Recognising the quality of the music, in 1893 Faure arranged the work for solo cello, the version that is best known today:


Later that year he incorporated it into another theatrical project, as incidental music for Maurice Maeterlinck’s Pelléas et Mélisande. Faure’s Sicilienne, delicate and atmospheric, proved a perfect match for the symbolist play.

A further version of the work followed in 1909, where Faure incorporated the work into a four movement orchestral suite based upon the incidental music he wrote for Pelléas et Mélisande:


What is a Sicilienne?


The work’s origins lie in the Baroque ‘sicilienne’, a dance form in a slow 6/8 or 12/8 time with lilting rhythms and usually in a minor key. It is common choice for expressive arias in Baroque operas. It is loosely associated with Sicily, especially as an evocation of the pastoral nature of the island.

The music of Faure’s Sicilienne


Though Faure’s Sicilienne is very typical of the sicilienne genre as described above, it is full of subtle chromatic movements, harmonic inflections and unexpected modulations that make it very much a work of the late Romantic period. Faure always, however, prioritises classical clarity over harmonic ambiguity—his use, for example, of enriched chords (with added 6ths, 7ths and 9ths), modal mixtures (borrowing notes from related modes) and delayed resolutions give the work a dreamlike transparency that do not, however, overwhelm the texture.

The work also exhibits Faure’s abundant melodic gift, the melody with which it opens being one of his most gracious, tender and haunting. It reaches upwards before falling back, a feeling of ebb and flow that continues throughout the piece.

Clarity also extend to the work’s form, which is laid out very straightforwardly:

A SECTION (bars 1–17): Double statement of main theme in G minor on cello, then on piano at bar 10, followed by cello at bar 14.
B SECTION (bars 18–33): A ‘new’ idea divided into two parts—B1 (bars 18-25), clearly derived from the opening material; and B2 (bars 26-33), declamatory fourths, again interspersed with material from A.
A SECTION (bars 34-44): Opening material restated in original key.
C SECTION (44-61): A dreamy middle section in Eb major drawing heavily on A material.
B2 SECTION (62-69): The second part of the B section reappears.
A SECTION (bars 70-end): A restatement of the opening material to bar 76, where an interrupted cadence signals the start of a coda, drawing the piece to a quiet close.

Lasting impact


Faure’s Sicilienne is one of a handful of short piece by the composer, including Pavane, Après un Réve and Cantique de Jean Racine, that have become popular not only though their appearances in the concert hall, but by their use in popular culture.

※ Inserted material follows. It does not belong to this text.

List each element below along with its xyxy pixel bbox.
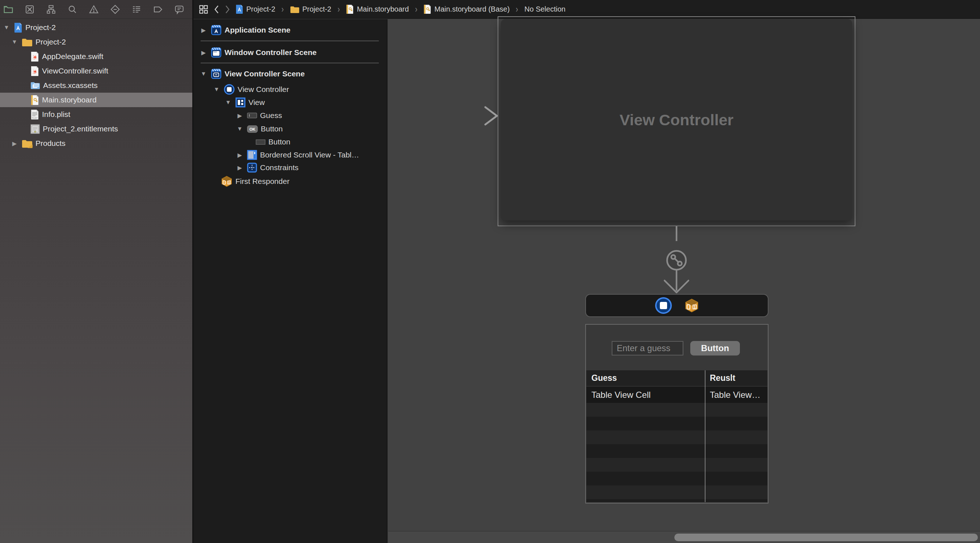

Amongst it many uses, it was heard, for example, in episode 2 of season 2 of ‘Better Call Saul’(2015–2022), where Saul’s brother Chuck plays it on the piano:


Sicilienne has also proved a popular work to adapt—there exist numerous versions of the piece, including for piano, violin, flute, clarinet, saxophone, trumpet, trombone and larger instrumental groups. At 8notes we have more than thirty versions of the piece to choose from—they are amongst our most popular arrangements.

Above all, Gabriel Faure’s Sicilienne’s owes it continued popularity to its inherent qualities—it is the epitome of proportion, poise and sophistication. Surface directness belies a work of surprising emotional depth, harmonic sophistication and melodic elegance. It stands as an eloquent symbol of Faure’s lifelong pursuit of beauty through restraint.